By the end of the week, Russia promised to lift the ban, though certain restrictions would remain.

The ban did not apply to Lithuanian products.

Russia's Veterinary and Phytosanitary Service cited false transit documents as the basis for the sudden ban, though the Lithuanian Customs Department said that documents had been in order.

An official with Lithuania's State Food and Veterinary Service said that Russian inspectors had found several false French certificates during an inspection of Lithuanian companies. French authorities, however, denied that the documents had been forged in their country.

According to the Russian veterinary services' data, 1,998 tons of pork from China, 1,263 tons of beef from the United States and 190 tons of beef from Canada were imported via Lithuania this year.

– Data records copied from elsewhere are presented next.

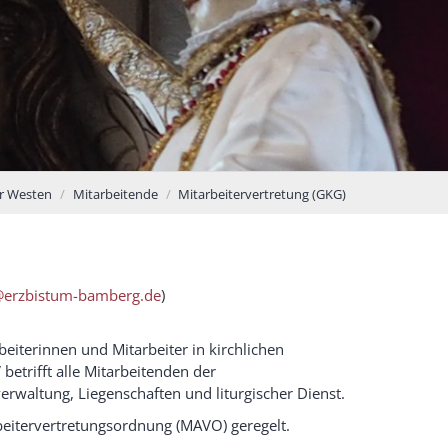
er Westen
Mitarbeitende
Mitarbeitervertretung (GKG)
@erzbistum-bamberg.de
)
beiterinnen und Mitarbeiter in kirchlichen
 betrifft alle Mitarbeitenden der
waltung, Liegenschaften und liturgischer Dienst.
rbeitervertretungsordnung (MAVO) geregelt.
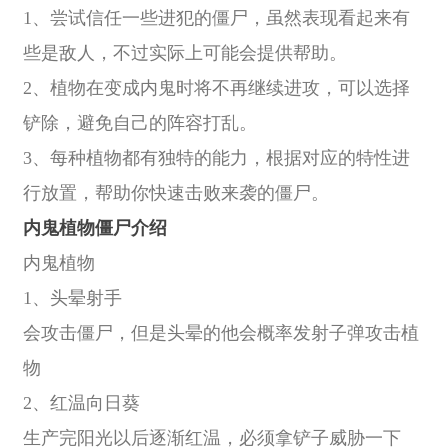
1、尝试信任一些进犯的僵尸，虽然表现看起来有
些是敌人，不过实际上可能会提供帮助。
2、植物在变成内鬼时将不再继续进攻，可以选择
铲除，避免自己的阵容打乱。
3、每种植物都有独特的能力，根据对应的特性进
行放置，帮助你快速击败来袭的僵尸。
内鬼植物僵尸介绍
内鬼植物
1、头晕射手
会攻击僵尸，但是头晕的他会概率发射子弹攻击植
物
2、红温向日葵
生产完阳光以后逐渐红温，必须拿铲子威胁一下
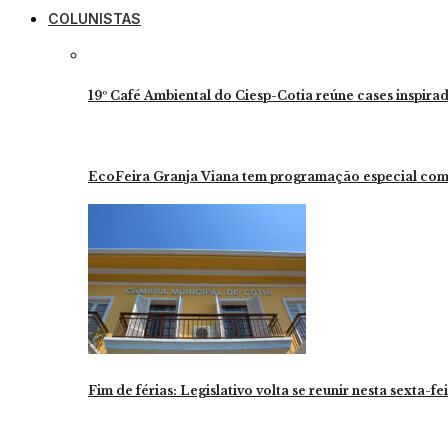
COLUNISTAS
19º Café Ambiental do Ciesp-Cotia reúne cases inspira
EcoFeira Granja Viana tem programação especial com
Fim de férias: Legislativo volta se reunir nesta sexta-f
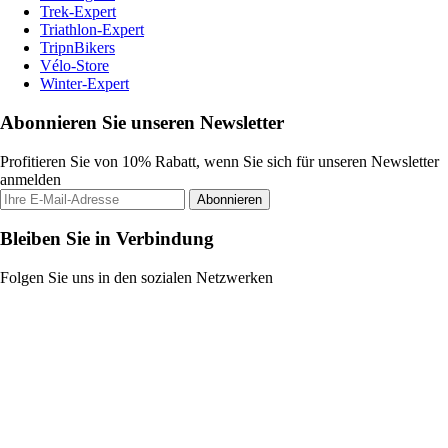
Trek-Expert
Triathlon-Expert
TripnBikers
Vélo-Store
Winter-Expert
Abonnieren Sie unseren Newsletter
Profitieren Sie von 10% Rabatt, wenn Sie sich für unseren Newsletter
anmelden
Abonnieren
Bleiben Sie in Verbindung
Folgen Sie uns in den sozialen Netzwerken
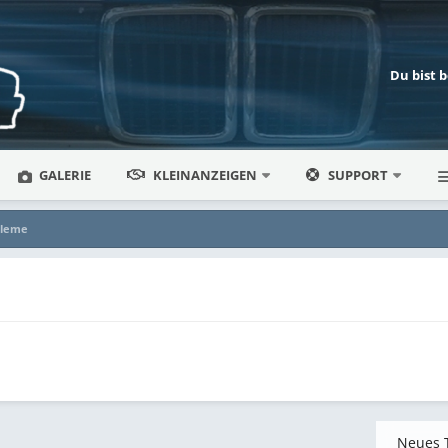
Du bist 
GALERIE
KLEINANZEIGEN
SUPPORT
bleme
Neues 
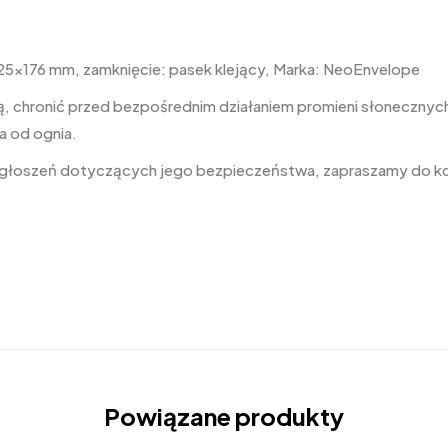
25×176 mm, zamknięcie: pasek klejący, Marka: NeoEnvelope
, chronić przed bezpośrednim działaniem promieni słonecznych,
a od ognia.
 zgłoszeń dotyczących jego bezpieczeństwa, zapraszamy do k
Powiązane produkty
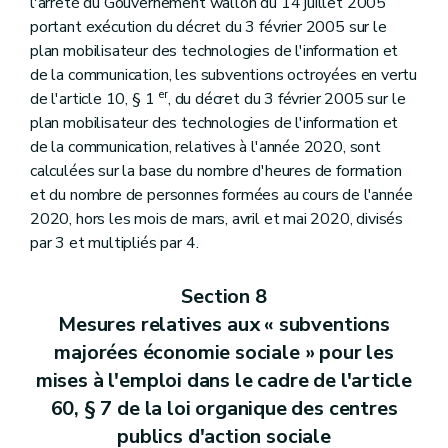
l'arrêté du Gouvernement wallon du 14 juillet 2005
portant exécution du décret du 3 février 2005 sur le
plan mobilisateur des technologies de l'information et
de la communication, les subventions octroyées en vertu
er
de l'article 10, § 1
, du décret du 3 février 2005 sur le
plan mobilisateur des technologies de l'information et
de la communication, relatives à l'année 2020, sont
calculées sur la base du nombre d'heures de formation
et du nombre de personnes formées au cours de l'année
2020, hors les mois de mars, avril et mai 2020, divisés
par 3 et multipliés par 4.
Section 8
Mesures relatives aux « subventions
majorées économie sociale » pour les
mises à l'emploi dans le cadre de l'article
60, § 7 de la loi organique des centres
publics d'action sociale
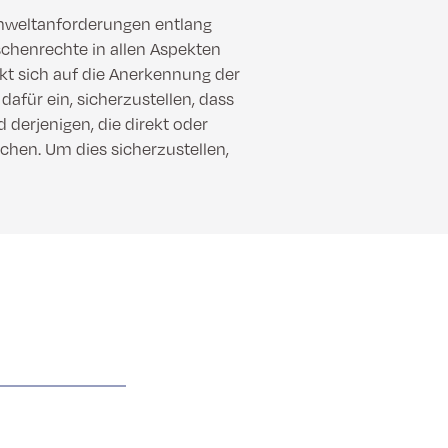
mweltanforderungen entlang
schenrechte in allen Aspekten
kt sich auf die Anerkennung der
afür ein, sicherzustellen, dass
derjenigen, die direkt oder
chen. Um dies sicherzustellen,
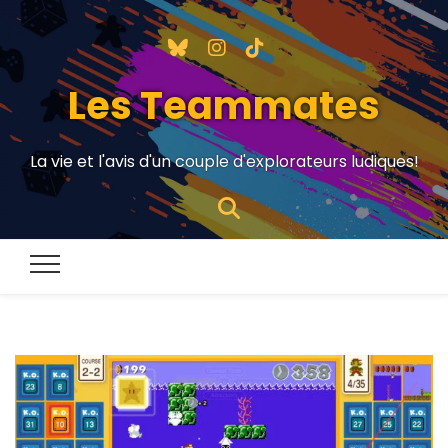
Les Teammates
La vie et l'avis d'un couple d'explorateurs ludiques!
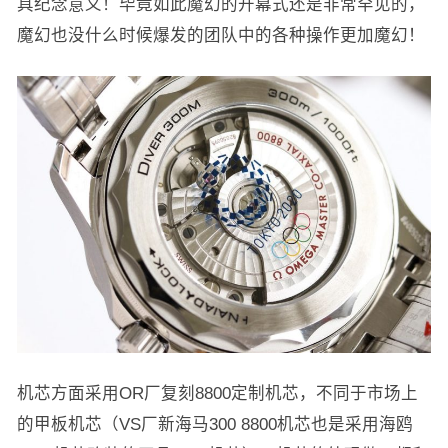
具纪念意义！毕竟如此魔幻的开幕式还是非常罕见的，
魔幻也没什么时候爆发的团队中的各种操作更加魔幻！
机芯方面采用OR厂复刻8800定制机芯，不同于市场上
的甲板机芯（VS厂新海马300 8800机芯也是采用海鸥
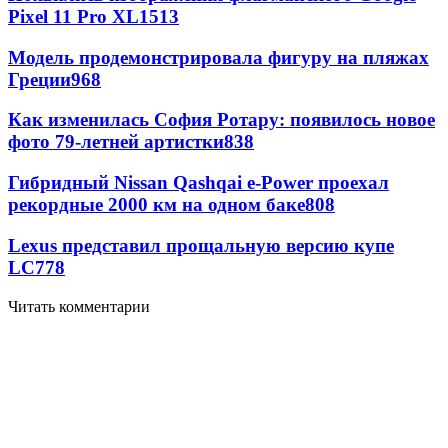
Pixel 11 Pro XL
1513
Модель продемонстрировала фигуру на пляжах
Греции
968
Как изменилась София Ротару: появилось новое
фото 79-летней артистки
838
Гибридный Nissan Qashqai e-Power проехал
рекордные 2000 км на одном баке
808
Lexus представил прощальную версию купе
LC
778
Читать комментарии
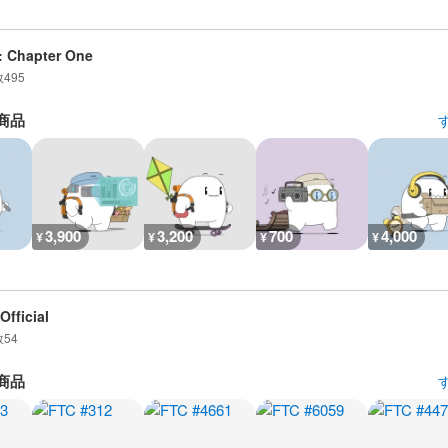
: Chapter One
数
495
商品
3,900
3,200
700
4,000
¥
¥
¥
¥
Official
数
54
商品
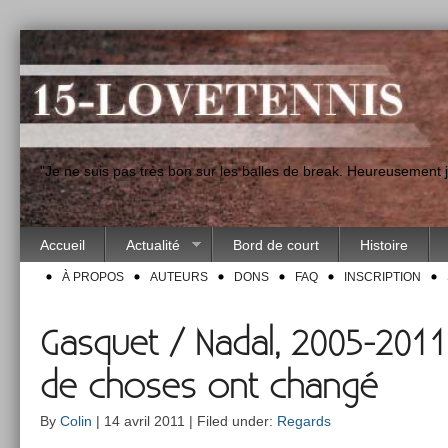
"Je ne suis pas très bon sur les balles de break. Heureusement
Accueil
Actualité
Bord de court
Histoire
À PROPOS
AUTEURS
DONS
FAQ
INSCRIPTION
Gasquet / Nadal, 2005-2011,
de choses ont changé
By
Colin
| 14 avril 2011 | Filed under:
Regards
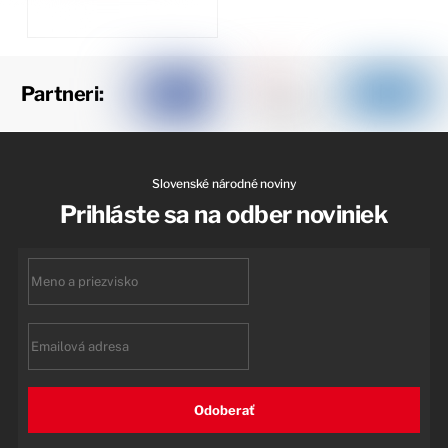
Partneri:
Slovenské národné noviny
Prihláste sa na odber noviniek
First
name
Email
Odoberať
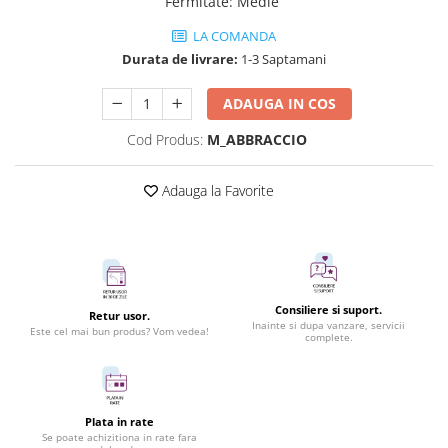
Fermitate
:
Medie
LA COMANDA
Durata de livrare:
1-3 Saptamani
ADAUGA IN COS
Cod Produs:
M_ABBRACCIO
Adauga la Favorite
Consiliere si suport.
Retur usor.
Inainte si dupa vanzare, servicii
Este cel mai bun produs? Vom vedea!
complete.
Plata in rate
Se poate achizitiona in rate fara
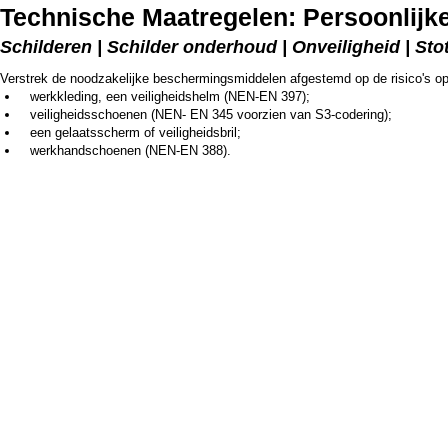
Technische Maatregelen: Persoonlij
Schilderen | Schilder onderhoud | Onveiligheid | Sto
Verstrek de noodzakelijke beschermingsmiddelen afgestemd op de risico's op 
werkkleding, een veiligheidshelm (NEN-EN 397);
veiligheidsschoenen (NEN- EN 345 voorzien van S3-codering);
een gelaatsscherm of veiligheidsbril;
werkhandschoenen (NEN-EN 388).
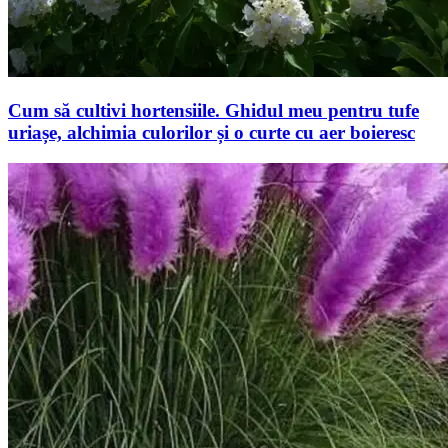
Cum să cultivi hortensiile. Ghidul meu pentru tufe
uriașe, alchimia culorilor și o curte cu aer boieresc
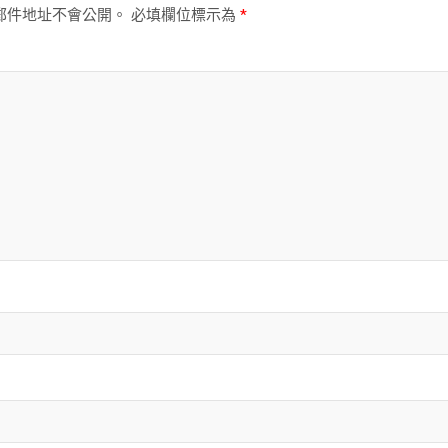
郵件地址不會公開。
必填欄位標示為
*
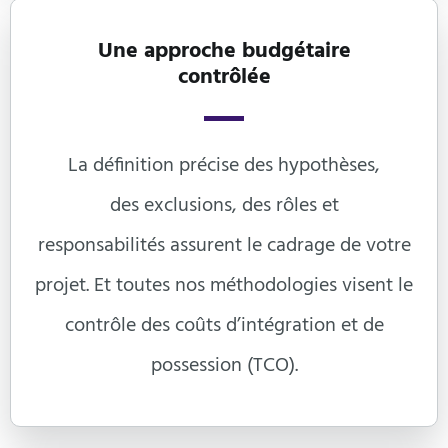
Une approche budgétaire

contrôlée
La définition précise des hypothèses,
des
exclusions, des rôles et
responsabilités
assurent le cadrage de votre
projet. Et
toutes nos méthodologies visent le
contrôle des coûts d’intégration et de
possession
(TCO).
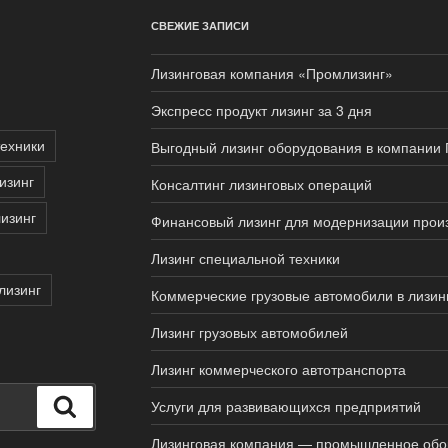
СВЕЖИЕ ЗАПИСИ
Лизинговая компания «Промлизинг»
Экспресс продукт лизинг за 3 дня
техники
Выгодный лизинг оборудования в компании
изинг
Консалтинг лизинговых операций
изинг
Финансовый лизинг для модернизации прои
Лизинг специальной техники
лизинг
Коммерческие грузовые автомобили в лизин
Лизинг грузовых автомобилей
Лизинг коммерческого автотранспорта
Поиск
Услуги для развивающихся предприятий
Лизинговая компания — промышленное обо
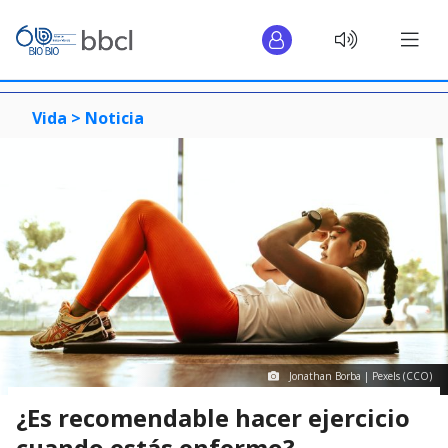
Vida >
Noticia
Jonathan Borba | Pexels (CCO)
¿Es recomendable hacer ejercicio
cuando estás enfermo?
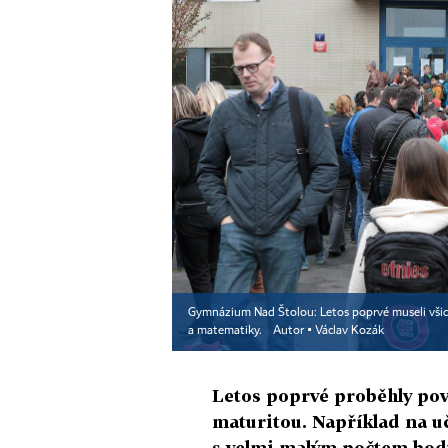
Gymnázium Nad Štolou: Letos poprvé museli všichn
a matematiky.
Autor ▪
Václav Kozák
Letos poprvé proběhly pov
maturitou. Například na uč
s velmi malým počtem bod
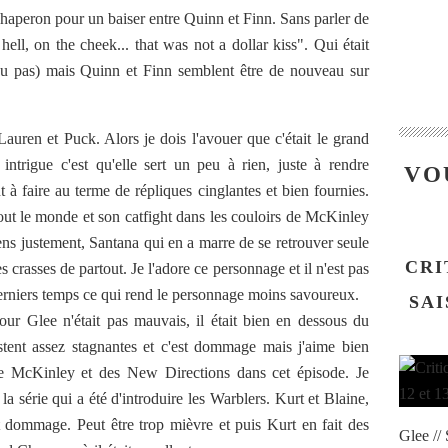
haperon pour un baiser entre Quinn et Finn. Sans parler de
ell, on the cheek... that was not a dollar kiss". Qui était
 (ou pas) mais Quinn et Finn semblent être de nouveau sur
 Lauren et Puck. Alors je dois l'avouer que c'était le grand
ntrigue c'est qu'elle sert un peu à rien, juste à rendre
VO
nt à faire au terme de répliques cinglantes et bien fournies.
 tout le monde et son catfight dans les couloirs de McKinley
Tiens justement, Santana qui en a marre de se retrouver seule
CRI
s crasses de partout. Je l'adore ce personnage et il n'est pas
erniers temps ce qui rend le personnage moins savoureux.
SAI
our Glee n'était pas mauvais, il était bien en dessous du
stent assez stagnantes et c'est dommage mais j'aime bien
 de McKinley et des New Directions dans cet épisode. Je
 la série qui a été d'introduire les Warblers. Kurt et Blaine,
st dommage. Peut être trop mièvre et puis Kurt en fait des
Glee //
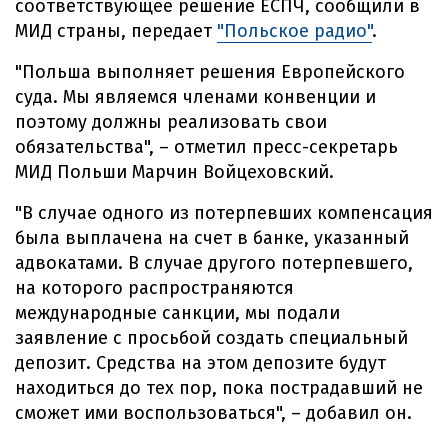
соответствующее решение ЕСПЧ, сообщили в
МИД страны, передает
"Польское радио"
.
"Польша выполняет решения Европейского
суда. Мы являемся членами конвенции и
поэтому должны реализовать свои
обязательства", – отметил пресс-секретарь
МИД Польши Марчин Войцеховский.
"В случае одного из потерпевших компенсация
была выплачена на счет в банке, указанный
адвокатами. В случае другого потерпевшего,
на которого распространяются
международные санкции, мы подали
заявление с просьбой создать специальный
депозит. Средства на этом депозите будут
находиться до тех пор, пока пострадавший не
сможет ими воспользоваться", – добавил он.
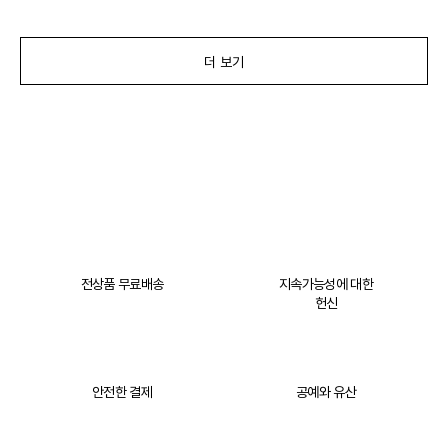
더 보기
전상품 무료배송
지속가능성에 대한
헌신
안전한 결제
공예와 유산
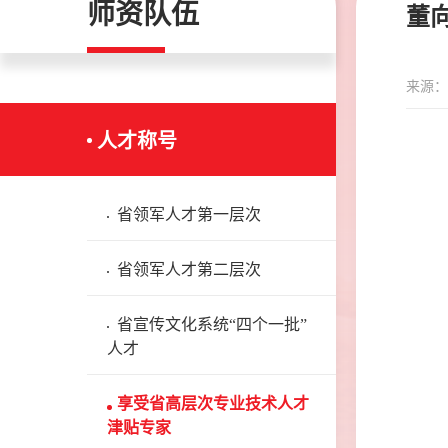
师资队伍
董
来源：
人才称号
省领军人才第一层次
省领军人才第二层次
省宣传文化系统“四个一批”
人才
享受省高层次专业技术人才
津贴专家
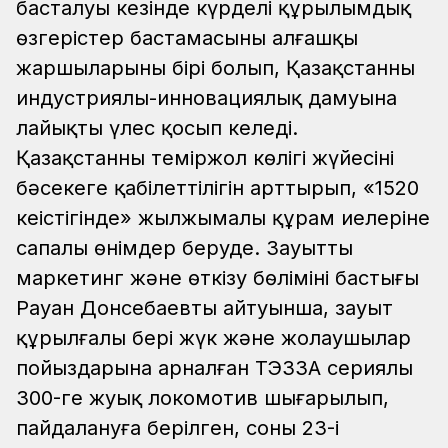
басталуы кезінде күрделі құрылымдық
өзгерістер бастамасының алғашқы
жаршыларының бірі болып, Қазақстанның
индустриялы-инновациялық дамуына
лайықты үлес қосып келеді.
Қазақстанның теміржол көлігі жүйесінің
бәсекеге қабілеттілігін арттырып, «1520
кеңістігінде» жылжымалы құрам иелеріне
сапалы өнімдер беруде.
Зауыттың
маркетинг және өткізу бөлімінің бастығы
Рауан Донсебаевтың айтуынша, зауыт
құрылғалы бері жүк және жолаушылар
пойыздарына арналған ТЭ33А сериялы
300-ге жуық локомотив шығарылып,
пайдалануға берілген, соның 23-і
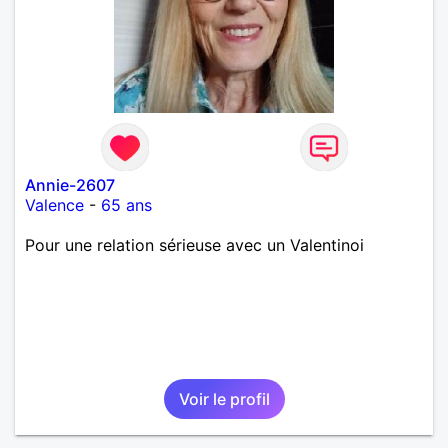
Annie-2607
Valence
-
65 ans
Pour une relation sérieuse avec un Valentinoi
Voir le profil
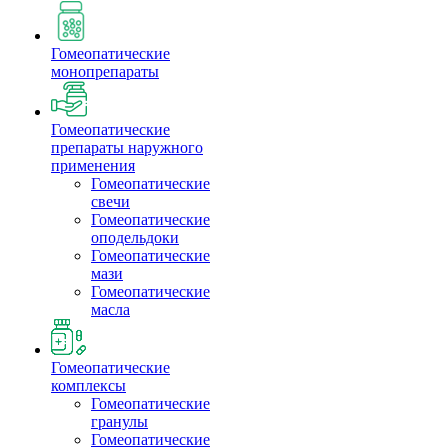
Гомеопатические
монопрепараты
Гомеопатические
препараты наружного
применения
Гомеопатические
свечи
Гомеопатические
оподельдоки
Гомеопатические
мази
Гомеопатические
масла
Гомеопатические
комплексы
Гомеопатические
гранулы
Гомеопатические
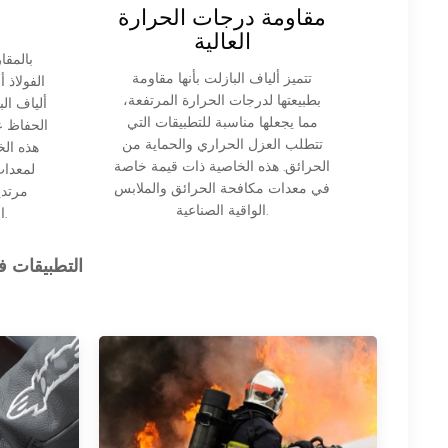
مقاومة درجات الحرارة
العالية
بالمقا
تتميز ألياف البازلت بأنها مقاومة
الفولاذ 
بطبيعتها لدرجات الحرارة المرتفعة،
ألياف ا
مما يجعلها مناسبة للتطبيقات التي
الحفاظ ع
تتطلب العزل الحراري والحماية من
هذه ال
الحرائق. هذه الخاصية ذات قيمة خاصة
لمعدات
في معدات مكافحة الحرائق والملابس
مرتدي
الواقية الصناعية.
الاستخدام لفترة طويلة.
التطبيقات ف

Moreover, over 141,000 tons of meat products have been delivered to Russia by transit via Lithuanian territory, the Baltic News Service reported.

By Sept. 16, Russia had agreed to accept some 400 tons of perishable products that have accumulated at the border. Kazimieras Lukauskas, director of the Lithuanian State Food and Veterinary Service, said, "We have agreed that the trucks waiting for respective permits at the border would be checked and allowed into the country. Each of these trucks carries approximately 20 tons of perishable products. Now we have about 20 trucks, which were unaware of the ban, at the border."

Later that day it was reported Russia would drop the ban, though certain restrictions would remain in place.

At a Sept. 13 meeting between Lithuanian, Russian and European Commission officials, the three sides agreed that the Baltic state would tighten its controls on the transit of animal-origin products. They also agreed that the investigation would be closed. State Food and Veterinary Service officials and the European Commission will provide the conclusions of the investigation later this week.

"Principally, we have agreed on effective exchange of information about cargo shipments between EU Member states and Russia. Moreover, Lithuania shall provide additional guarantees concerning the control of shipments being delivered to Russia by transit via Lithuania," Lukauskas said in a press release.